Core demands
The review of Fangtianxia Real Estate covers 65000 new housing projects in 658 cities across the country. The daily average review of buyers' interaction exceeds 500000. In the face of massive content data, it used to require more manpower to review and identify high-quality real content. Generally, each city needs at least one person to maintain. How to complete content review more efficiently with technical means, It is an important demand of Fangtianxia. In addition, Fangtianxia has always been committed to the content analysis of real estate reviews, but the previous analysis is based on the keywords manually split by the operator. The number of keywords is small, the description is single and cannot be dynamically updated, which can only meet the basic classification of review content.
Solution
With regard to the content review of property reviews, Fangtianxia has made every effort to promote the technical review mode. The early stage mainly includes: automatic weight removal to effectively prevent the generation of similar content; Keyword filtering: content with illegal words is automatically filtered and deleted; OCR image filtering, illegal images are automatically filtered and deleted; On this basis, Fangtianxia introduced Baidu Natural Language Emotional Tendency Analysis Technology to automatically identify and refine high-quality content. When automatically refining and classifying, it can be differentiated according to the classification of emotional polarity.

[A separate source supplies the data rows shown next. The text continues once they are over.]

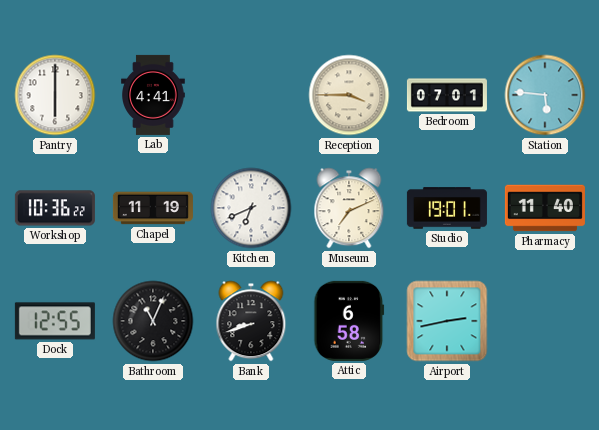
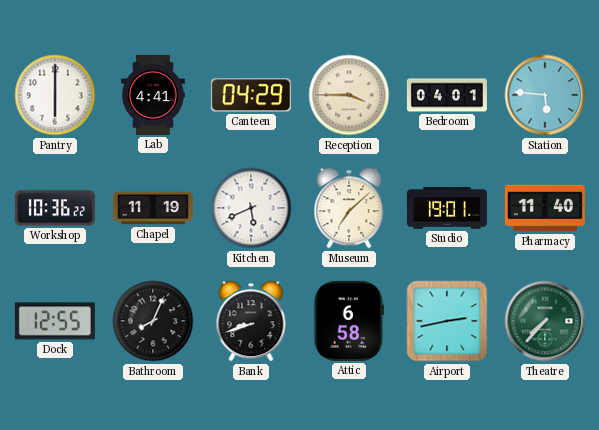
Canteen: none -> 04:29
Bedroom: 07:01 -> 04:01
Kitchen: 6:41 -> 5:41
Museum: 7:11 -> 7:08
Bathroom: 11:04 -> 8:04
Theatre: none -> 7:37
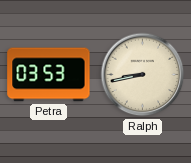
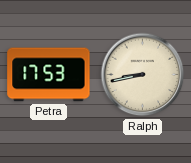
Petra: 03:53 -> 17:53
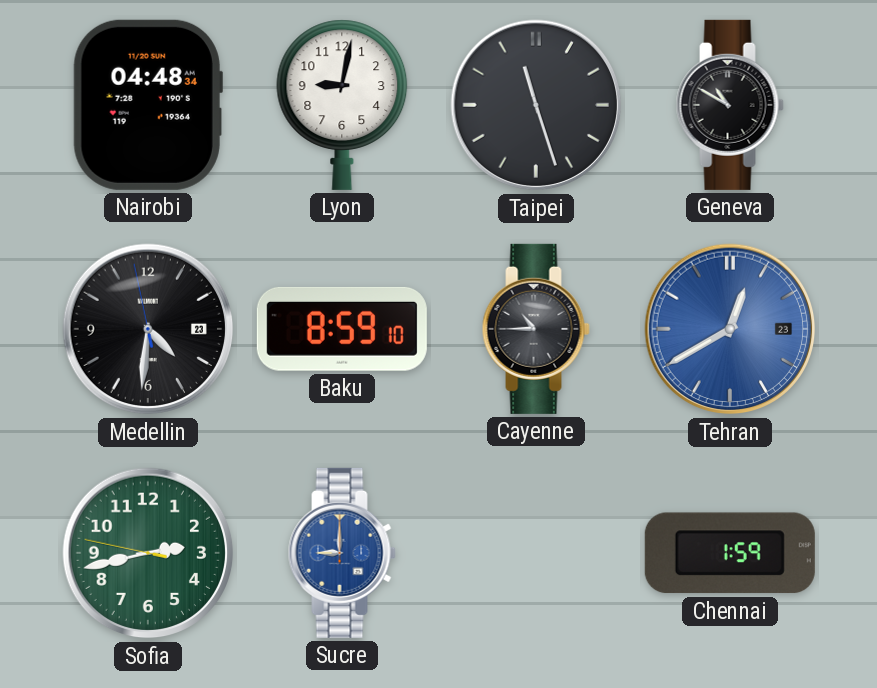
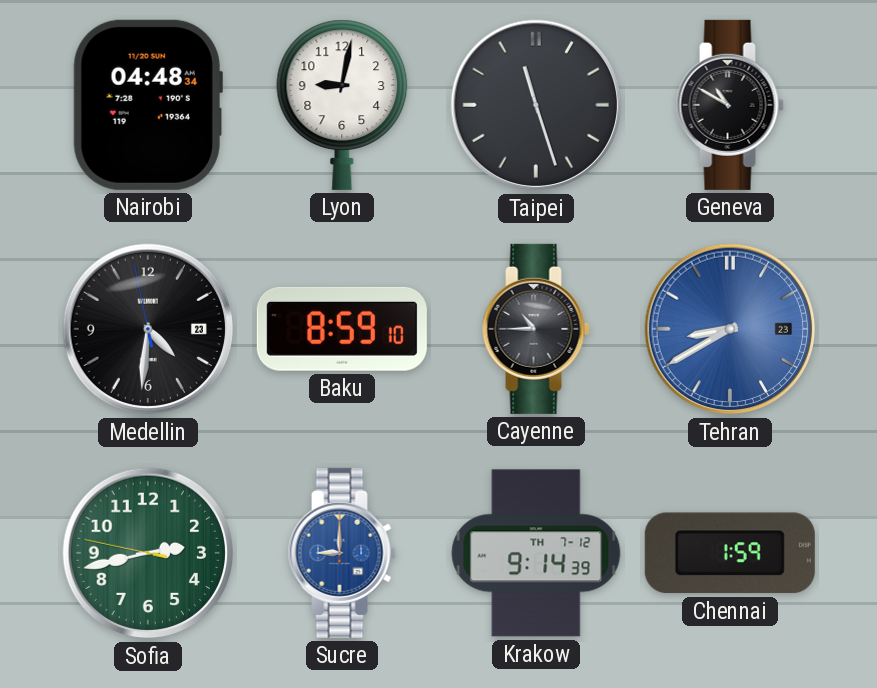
Tehran: 12:40 -> 8:40
Krakow: none -> 9:14
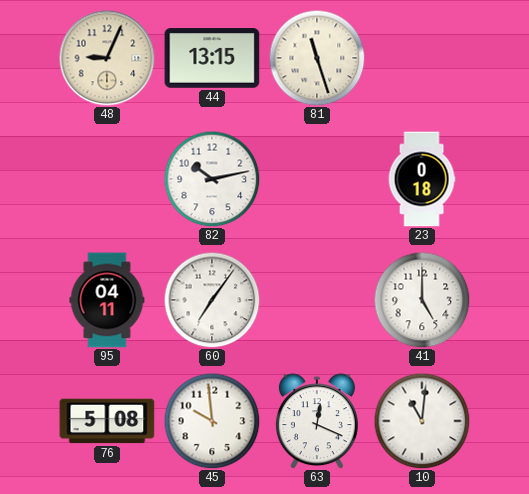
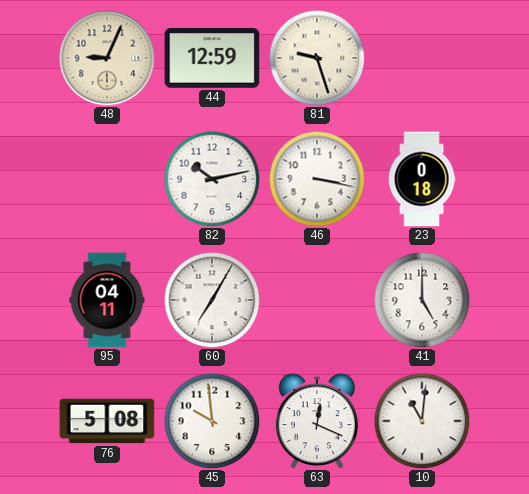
44: 13:15 -> 12:59
81: 11:27 -> 9:27
46: none -> 3:17
60: 7:06 -> 7:05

After the introduction of Baidu natural language processing technology, Fangtianxia has formed a set of comment tags for each real estate, which has realized the dynamic updating of tag words according to the real estate, and visually displayed the user reputation of the real estate to buyers and developers.
Establishment of comment tags: Baidu comment opinion extraction technology is used to extract "short tags" and "long tags" from each comment data according to the real estate. The extracted comment tags are clustered and merged through short text similarity technology. During the process, emotional orientation analysis is also conducted to obtain the emotional polarity of comments, and finally tag keywords are displayed on the front page according to the weight.